Transcribed page contents
....................

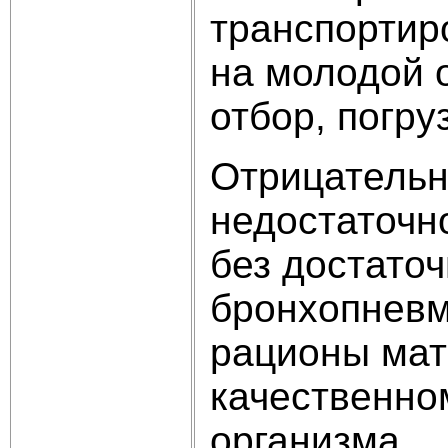
транспортир
на молодой 
отбор, погру
Отрицательн
недостаточн
без достато
бронхопневм
рационы мат
качественно
организма.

....................

Work to be completed =
Skipping every picture, reproduce the records word for word.

Result of the exercise =
транспортир
на молодой 
отбор, погру
Отрицательн
недостаточн
без достато
бронхопневм
рационы мат
качественно
организма.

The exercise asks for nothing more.